Original author: Shenchao TechFlow
As inflation-fueled jitters intensify, Atom holders appear to be seeing a glimmer of hope amid widespread anxiety. Recently, the inflation halving proposal #848 was officially launched, aiming to reduce the ATOM inflation rate from approximately 14% to 10%. The passage of this proposal will affect ATOMs Stake annual interest rate, which will drop from approximately 19% to approximately 13.4%. While less inflation means less selling pressure, this has sparked a heated discussion about the pros and cons. Is it a good opportunity to improve the ecology, or does it harm the interests of certain stakeholders?
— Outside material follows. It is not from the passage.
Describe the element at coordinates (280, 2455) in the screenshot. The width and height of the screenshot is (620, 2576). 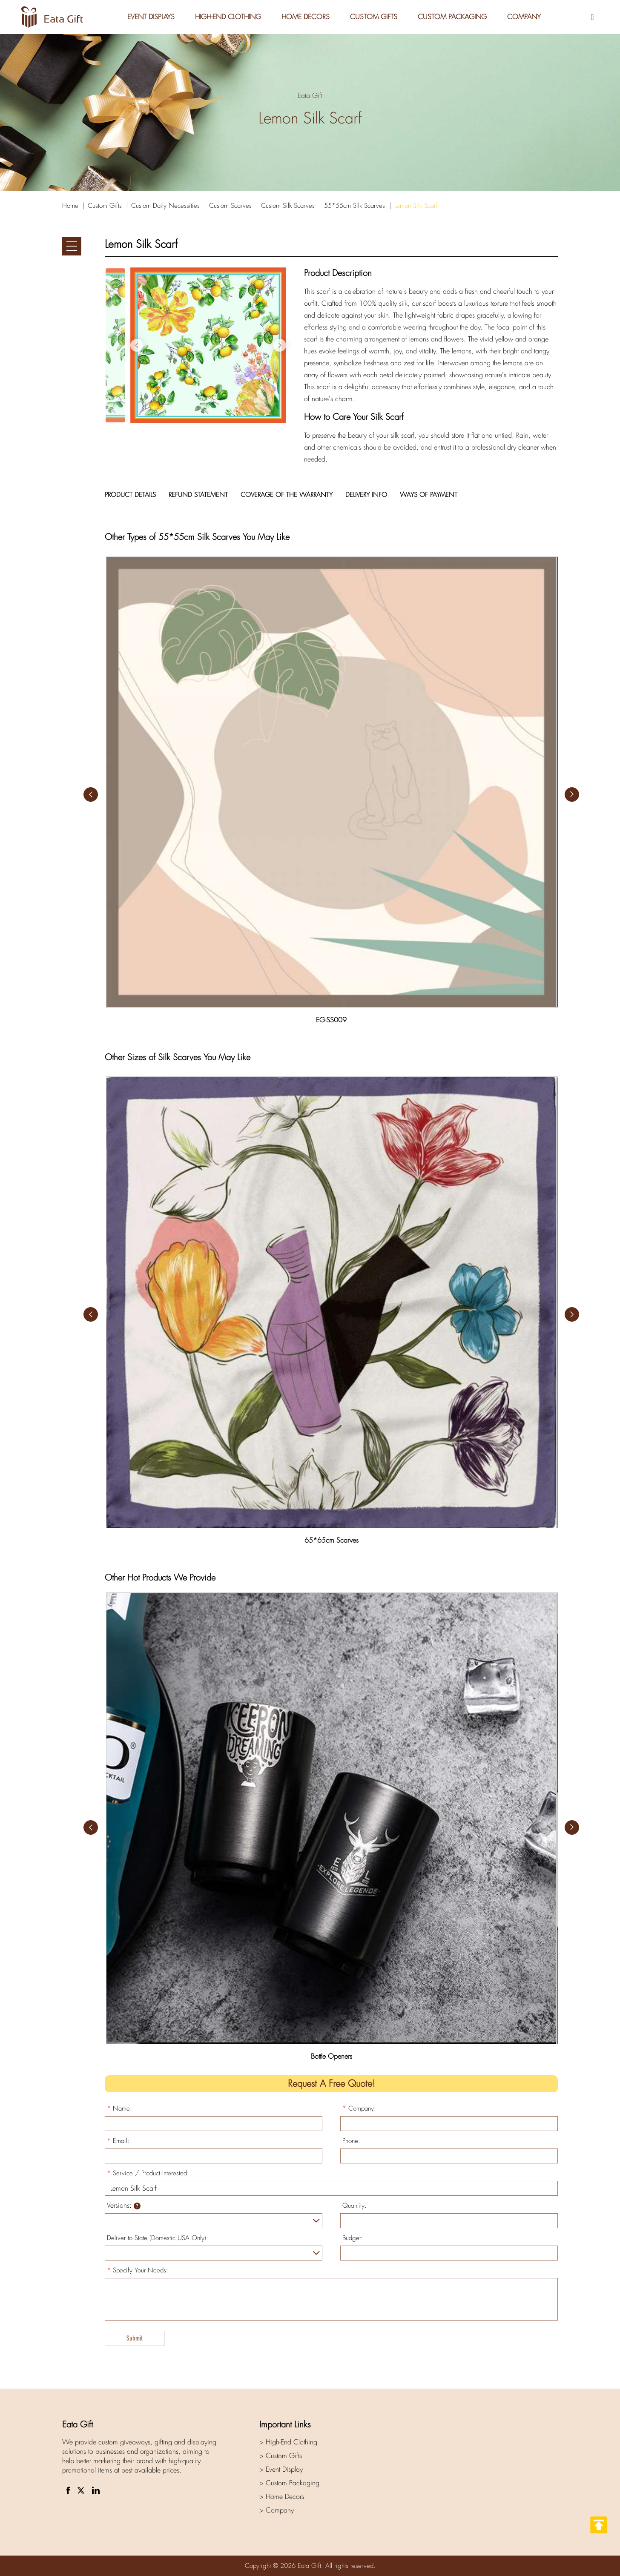
I see `> Custom Gifts` at that location.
Research conducted by Blockworks Research points out that ATOM has exorbitant fees to pay for security and therefore recommends transitioning to a fixed supply plan. According to research, almost all 180 validator nodes would be able to break even or make a profit through commissions alone at a maximum inflation rate of 10%. Against this background, Zaki (currently the helmsman of Atom) put forward this eye-catching proposal.
Positive point of view (Yes)
For the Cosmos community, reducing the inflation rate is a long-term benefit, and investors do not like high-inflation tokens. For a long time, Atom itself has lacked the ability to capture value, and excessive inflation is one of the reasons for its continued low price. Interest in APR is also one of the few use cases for Atom. Historically, tokens with high inflation have also tended to have a bad reputation. If Atom continues to maintain high inflation, the following situation will occur: from 370 million today to 2 billion in 2035.
If this proposal is passed, it is expected to reduce the selling pressure of large players and nodes, while promoting the widespread adoption of LSM, allowing ATOM to be widely used in all chains that welcome it, rather than just staking, bringing positive development to the entire ecosystem.
Opposition point of view (No)
However, opponents believe that this proposal has a key flaw, which is to reduce the staking reward from nearly 19% to 13.4%. This large APR drop may dissuade many stakers, posing a threat to the security of the network. Therefore, they advocate that the inflation rate should not be suddenly halved in order to maintain a high level of safety.
On the other hand, the examples of projects such as JUNO, OSMO, and Stargaze have also become arguments for the negative side. The counter argument is that even though they have greatly reduced inflation, prices are still falling rapidly.
Competition for interests: giant whales vs. retail investors
This proposal triggered a fierce battle between retail investors and giant whales in the Cosmos network. Some large nodes were not welcomed by the community. All they needed to do every month was to dump hundreds of thousands of Atoms obtained through staking into the Cosmos network. market. The ultimate beneficiaries of continued high APR are still whales. As mentioned above, the vast majority of nodes can break even or make a profit with just commissions, but large nodes still support not changing inflation, and concerns about network security serve as their excuse.
Future Outlook and Decision Moments
The Cosmos network is playing out a game about the future, and the “NO” option currently has the majority of support. There are 11 days left until the end of the proposal. The choice we face is to continue to maintain a high inflation rate, or to push up the price of Atom by reducing inflation?
In my opinion, reducing the inflation rate is a key step for the long-term development of the Cosmos ecosystem. High inflation is not good for the long-term value of Atom and ecological health. Although it is a challenge to balance the issue of reducing inflation and maintaining network security, over the years, 20% inflation has not brought much good development to Atom, and it has only served as a zero-cost money printing machine for whales. Why not think differently? While reducing Atom inflation, use the Cosmos ecosystem to activate another kind of income from Atom? The proposal game has just begun, and the future trend is still confusing. Let the bullets fly for a while.